A column of Japanese, rushing to the center of the position, was swept away by bullets from the defenders.
“Go and tell Captain Fofanov that reinforcement will be given to him.” Why, look how the Japanese are falling from our bullets.
Gornist with sunken dusty cheeks and burning eyes fell to the loophole. Struck by the spectacle, he no longer heard anything, only saw: people in caps with yellow bands, carrying death with them, fell, spreading their arms.
– So another hour and nothing will be left of him, your excellency.
– Absolutely. Run. I, too, will soon come down to the trenches.
The hornmate has disappeared. The colonel glanced at the batteries. Most of them have calmed down. Only on the battery Baranova fiercely fired. Von Schwartz headed there.

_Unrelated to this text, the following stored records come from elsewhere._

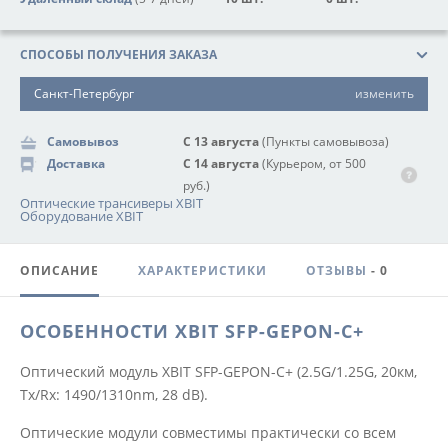
СПОСОБЫ ПОЛУЧЕНИЯ ЗАКАЗА
Санкт-Петербург
изменить
Самовывоз
С 13 августа
(Пункты самовывоза)
Доставка
С 14 августа
(Курьером, от 500
руб.)
Оптические трансиверы XBIT
Оборудование XBIT
ОПИСАНИЕ
ХАРАКТЕРИСТИКИ
ОТЗЫВЫ
- 0
ОСОБЕННОСТИ XBIT SFP-GEPON-C+
Оптический модуль XBIT SFP-GEPON-C+ (2.5G/1.25G, 20км,
Tx/Rx: 1490/1310nm, 28 dB).
Оптические модули совместимы практически со всем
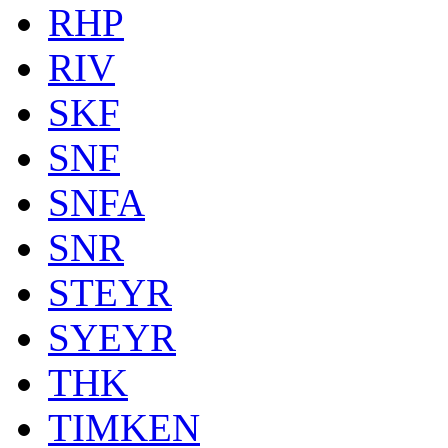
RHP
RIV
SKF
SNF
SNFA
SNR
STEYR
SYEYR
THK
TIMKEN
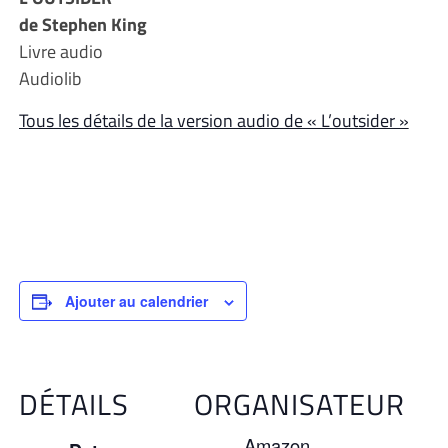
de Stephen King
Livre audio
Audiolib
Tous les détails de la version audio de « L’outsider »
Ajouter au calendrier
DÉTAILS
ORGANISATEUR
Amazon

The yard was littered with corpses, fragments of bombs and earth. All the instruments, except one, were silent. There were no wounded: they were carried to a ravine. Chaos struck von Schwartz. He did not recognize the fortifications, which were built and equipped under his direct supervision.
– How long is being built and how quickly is destroyed!
The Beauties, as von Schwartz called the guns, stood silently and were unrecognizable. Some pulled the muts too high, others fell to the side… Stumbling over the sacks, bypassing the corpses of the gunners, the captain ran into the yard of a single-acting cannon. Gunner Petrachenko used to tinker with the core, trying to raise it with bloody hands.
“Wow, I can’t,” the gunner said to himself and looked back. Eyes von Schwartz and Petrachenko met. – What are you doing here alone?